Dall’ambiente alla catena alimentare: quali cibi ci espongono di più all’arsenico? Dipende molto dalle fasce di età e dalla frequenza di consumo di determinati alimenti. Negli adulti un consumo elevato di pane e panini di grano tenero, latte, birra e acqua potabile aumentano molto l’esposizione all’arsenico inorganico, che si eleva ancora di più quando nella dieta è presente un consumo frequente di riso che è soggetto alla bioaccumulazione derivanti da fertilizzanti, suolo o acqua
I bambini più esposti degli adulti: il consumo di riso e derivati (farine di riso, gallette, cracker di riso, latti di riso) sono la principale fonte di esposizione nei neonati e bambini fino al 3 anni di età, che assumono cosi, attraverso la dieta, concentrazioni di arsenico 3 volte superiori rispetto agli adulti e agli anziani (una media di 0,20-1,37 con picchi di 0,36-2,09 mg/Kg di peso corporeo/die (Efsa 2014). Il consumo di tre porzioni (90 g/die) di alimenti per lattanti a base di riso potrebbe rappresentare una fonte importante di arsenico inorganico (1,59-1,96 mg/kg di peso corporeo al giorno). L’esposizione all’arsenico nei neonati è stata confermata anche da uno studio effettuato su 759 bambini, nati tra il 2011 e il 2014, in cui l’80% aveva introdotto il riso nella dieta prima del compimento dell’anno e il 64% di questi tra il quarto e il sesto mese di vita. All’età di 12 mesi il 43% aveva mangiato vari cibi contenenti riso, il 13% riso bianco e il 10% riso integrale almeno un paio di volte durante la settimana precedente. Il 24% aveva consumato cibi preparati con riso o addolciti con sciroppo di riso (barrette, snack e cereali non per infanzia), 5 o 6 volte durante la settimana. I campioni di urine raccolti sono stati 129. In base alle informazioni recuperate dal diario alimentare nei 2 giorni prima del monitoraggio urinario il 32,6%dei bambini aveva mangiato snack al riso (la maggior parte baby-food), il 10,1% cibi per infanzia contenenti riso, il 6,2% cibo per adulti con riso, il 7,8% aveva mangiato riso bianco o integrale, il 6,2% baby-cereali e riso, il 4,7% prodotti a base di cereali e riso non per l’infanzia. Dal monitoraggio è emerso che i bambini che mangiavano frequentemente riso e i prodotti a base di riso avevano concentrazioni di arsenico nelle urine superiori, fino al doppio, rispetto ai bambini che non consumano alcun tipo di riso. Per questo motivo l’EFSA ha disposto nuovi limiti di legge per l’arsenico nel riso e prodotti a base di riso: fino al 2017 saranno tollerate concentrazioni comprese tra 0,15 e 0,2 mg/kg di riso, dopo la concentrazione dovrà necessariamente scendere a 0,1 mg/kg
Perché il riso e tutti i risi sono uguali? Il riso in sè ha caratteristiche tali da legare maggiormente l’arsenico, poi la modalità con cui viene prodotto, immerso in acqua, lo rende naturalmente soggetto ad assorbire l’arsenico presente nell’ambiente, per le particolari condizioni nelle quali è coltivato: sott’acqua, in assenza di ossigeno. Naturalmente, più è alto il quantitativo di arsenico inorganico presente nell’ambiente, maggiore è il rischio che il riso ne risulti contaminato. Alcune varietà di riso risultano meno contaminate da arsenico, ad esempio il carnaroli, mentre il vialone e il riso integrale e il riso rosso possono essere più contaminati da arsenico come anche il riso paraboiled.

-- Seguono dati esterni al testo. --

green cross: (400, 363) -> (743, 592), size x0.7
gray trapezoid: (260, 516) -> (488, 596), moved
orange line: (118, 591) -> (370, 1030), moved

Come ridurre esposizione con la dieta? Visti i vantaggi di consumare riso, soprattutto quelli integrali, incluso il riso rosso e nero, non è necessario escluderli, ma è importante osservare alcune pratiche nel lavaggio e cottura che rimuovono circa il 30% dell’arsenico presente. Prima della cottura il riso (integrale e non) va’ lavato molto bene in abbondante acqua (6 tazze di acqua per ogni tazza di riso) eliminando poi l’acqua utilizzata per la procedura. Anche nella cottura, è preferibile in quanta più acqua possibile, ideale sembrerebbe il rapporto di 10:1. Ovviamente la qualità dell’acqua è fondamentale.

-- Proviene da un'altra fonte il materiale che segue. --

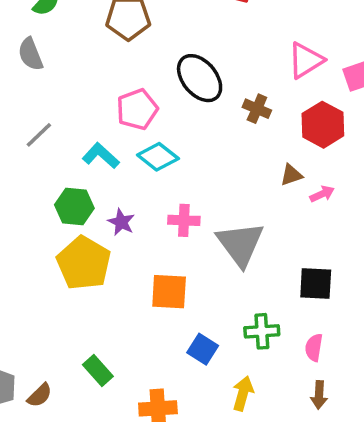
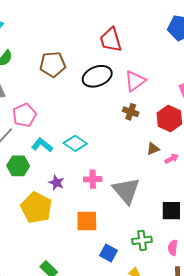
pink triangle: (306, 60) -> (135, 81), moved
black ellipse: (200, 78) -> (97, 76), moved, turned -68
pink pentagon: (137, 109) -> (24, 115), moved
green hexagon: (74, 207) -> (18, 166), moved

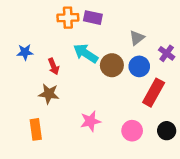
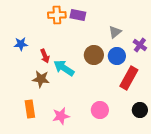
cyan arrow: (86, 53) -> (64, 68), moved
pink star: (90, 121) -> (61, 116), moved
pink circle: (132, 131) -> (100, 110), moved

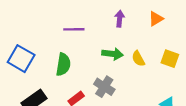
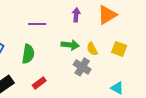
orange triangle: (156, 19) -> (107, 15), size x1.5
gray cross: (104, 87) -> (82, 67), moved

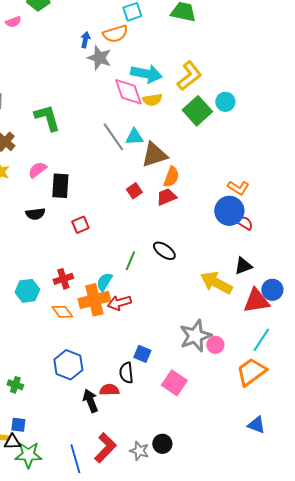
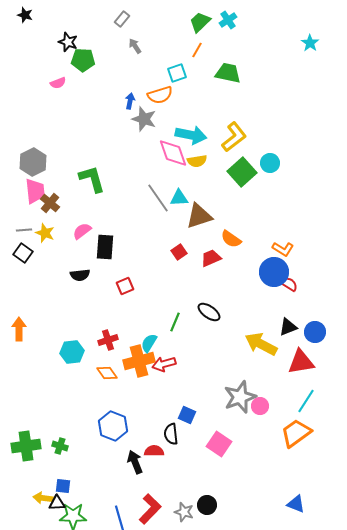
orange semicircle: (171, 177) -> (231, 239), moved, turned 105
blue circle: (272, 290) -> (315, 332), moved
blue triangle: (256, 425) -> (296, 504), moved

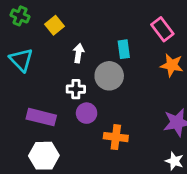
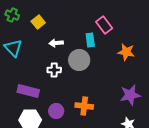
pink rectangle: (162, 29) -> (104, 25), moved
white arrow: (79, 53) -> (56, 43), turned -104
purple circle: (87, 113) -> (56, 111), moved

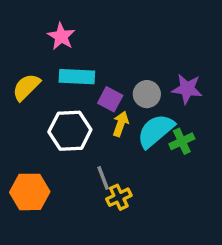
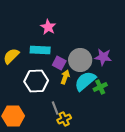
pink star: (61, 36) -> (48, 27), moved
gray circle: (147, 94) -> (80, 60), size x1.5

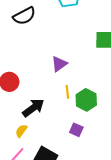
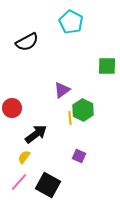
green hexagon: (86, 100) -> (83, 110), moved

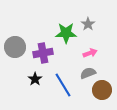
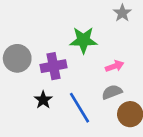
gray star: (88, 24) -> (122, 13), moved

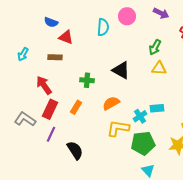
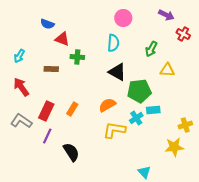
purple arrow: (161, 13) -> (166, 15), moved
cyan semicircle: (103, 27) -> (113, 43), moved
brown rectangle: (55, 57) -> (51, 69), moved
yellow triangle: (159, 68) -> (167, 70), moved
green cross: (87, 80) -> (77, 57), moved
red arrow: (44, 85) -> (21, 87), moved
green pentagon: (143, 143) -> (139, 91), moved

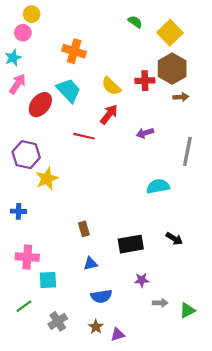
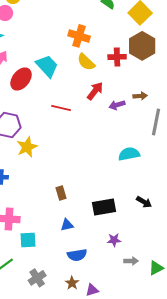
orange cross: (74, 51) -> (79, 36), moved
brown arrow: (181, 97) -> (140, 96), moved
red arrow: (109, 114) -> (95, 91), moved

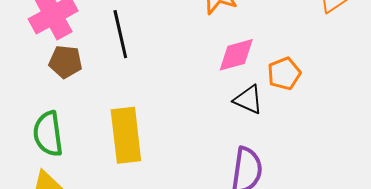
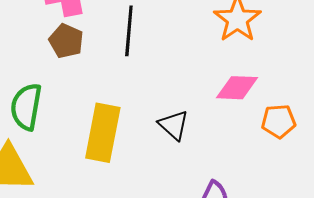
black triangle: (248, 100) -> (174, 125), moved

E i prodotti confezionati? Biscotti di riso, budini di riso cracker di riso e gallette di riso, sono molto di moda perchè si pensa che questi prodotti siano più dietetici e più salutari perché non contengono glutine e molte persone mangiano unicamente derivati del riso, spesso dolcificati con sciroppo di riso. In questo caso non potendo utilizzare il lavaggio come per il riso in chicchi, l’esposizione all’arsenico potrebbe salire di molto e quindi è bene non farne un uso eccessivo, visto che non sono necessari nella dieta e possono essere sostituiti con prodotti derivati da altri cereali (farro, avena, orzo)

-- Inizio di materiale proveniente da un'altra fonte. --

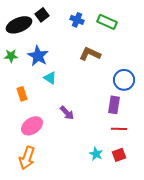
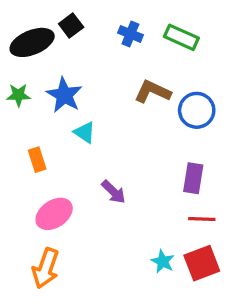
blue circle: (124, 80) -> (197, 110), moved
red square: (119, 155) -> (202, 263), size x1.5

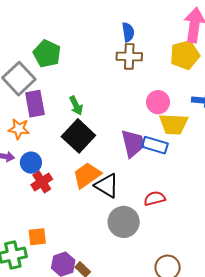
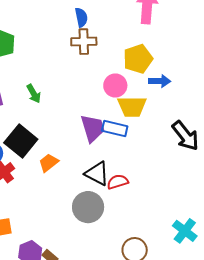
yellow pentagon: (185, 55) -> (138, 59), moved
black square: (78, 136) -> (21, 141), moved
orange trapezoid: (87, 175) -> (49, 163), size x0.7
black triangle: (107, 186) -> (97, 174), moved

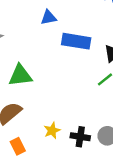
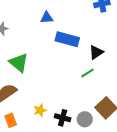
green triangle: (20, 75) -> (19, 63), turned 40

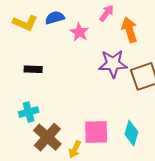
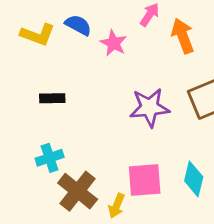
blue semicircle: (55, 18) -> (78, 25), turned 48
purple star: (113, 64) -> (150, 107), moved

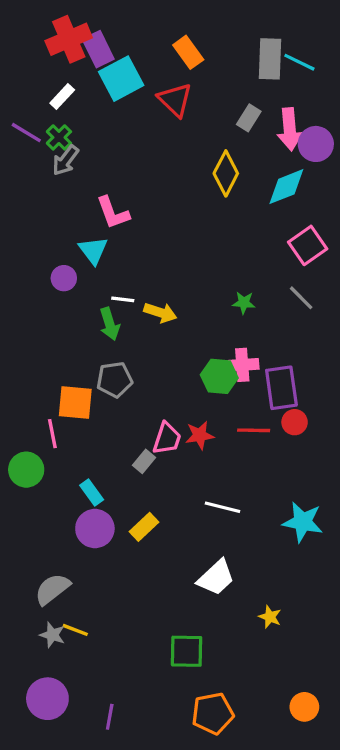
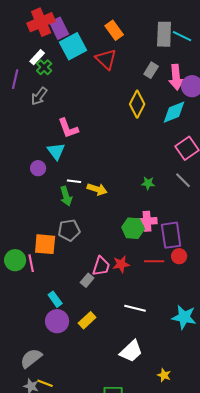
purple line: (26, 133) -> (15, 79), turned 72
green cross: (59, 137) -> (44, 67), moved
green circle: (26, 470) -> (15, 260), moved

Per chi come i celiaci sono costretti a seguire una dieta aglutinata il consiglio è di variare utilizzando quinoa, teff, grano saraceno e farine di ceci o fagioli in alternativa al riso. Uno studio pubblicato su Epidemiology ha riscontrato che chi segue una dieta gluten-free ha concentrazioni di arsenico nelle urine due volte maggiori rispetto agli altri, proprio per l’elevato utilizzo di prodotti che spesso contengono farina di riso come sostituto del grano.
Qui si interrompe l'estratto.